> ASSIGNED TASK: Without the pictures, print each of the records below exactly as it appears.

(Source data)
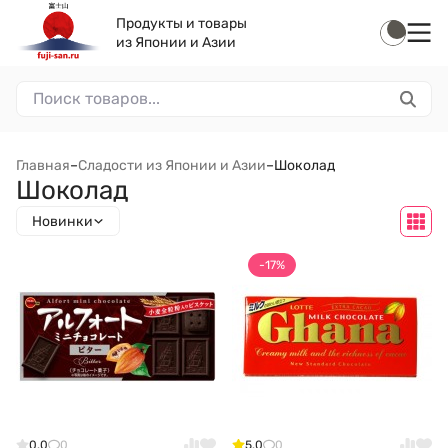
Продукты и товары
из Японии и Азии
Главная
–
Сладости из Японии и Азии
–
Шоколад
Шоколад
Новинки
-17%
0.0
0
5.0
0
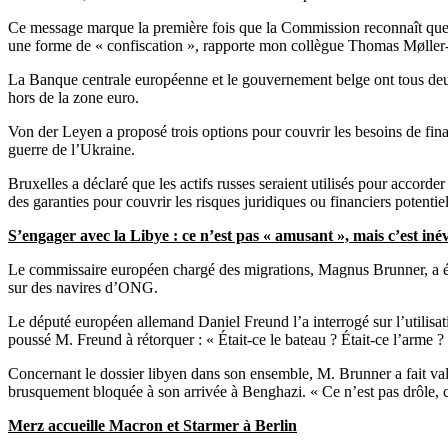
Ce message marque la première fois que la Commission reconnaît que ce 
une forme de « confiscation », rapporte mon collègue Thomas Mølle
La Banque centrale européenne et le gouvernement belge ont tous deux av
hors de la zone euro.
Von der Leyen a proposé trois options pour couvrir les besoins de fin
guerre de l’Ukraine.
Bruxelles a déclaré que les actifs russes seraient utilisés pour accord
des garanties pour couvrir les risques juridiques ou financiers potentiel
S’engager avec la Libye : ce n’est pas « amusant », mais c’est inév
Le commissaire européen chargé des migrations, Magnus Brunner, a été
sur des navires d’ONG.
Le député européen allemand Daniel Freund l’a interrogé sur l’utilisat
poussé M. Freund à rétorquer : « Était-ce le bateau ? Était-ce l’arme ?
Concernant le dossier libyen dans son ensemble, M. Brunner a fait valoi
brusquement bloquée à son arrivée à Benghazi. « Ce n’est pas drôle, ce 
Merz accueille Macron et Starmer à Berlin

> SOLUTION TO THIS TASK:
Продукты и товары
из Японии и Азии
Главная
–
Сладости из Японии и Азии
–
Шоколад
Шоколад
Новинки
-17%
0.0
0
5.0
0
Ce message marque la première fois que la Commission reconnaît que ce 
une forme de « confiscation », rapporte mon collègue Thomas Mølle
La Banque centrale européenne et le gouvernement belge ont tous deux av
hors de la zone euro.
Von der Leyen a proposé trois options pour couvrir les besoins de fin
guerre de l’Ukraine.
Bruxelles a déclaré que les actifs russes seraient utilisés pour accord
des garanties pour couvrir les risques juridiques ou financiers potentiel
S’engager avec la Libye : ce n’est pas « amusant », mais c’est inév
Le commissaire européen chargé des migrations, Magnus Brunner, a été
sur des navires d’ONG.
Le député européen allemand Daniel Freund l’a interrogé sur l’utilisat
poussé M. Freund à rétorquer : « Était-ce le bateau ? Était-ce l’arme ?
Concernant le dossier libyen dans son ensemble, M. Brunner a fait valoi
brusquement bloquée à son arrivée à Benghazi. « Ce n’est pas drôle, ce 
Merz accueille Macron et Starmer à Berlin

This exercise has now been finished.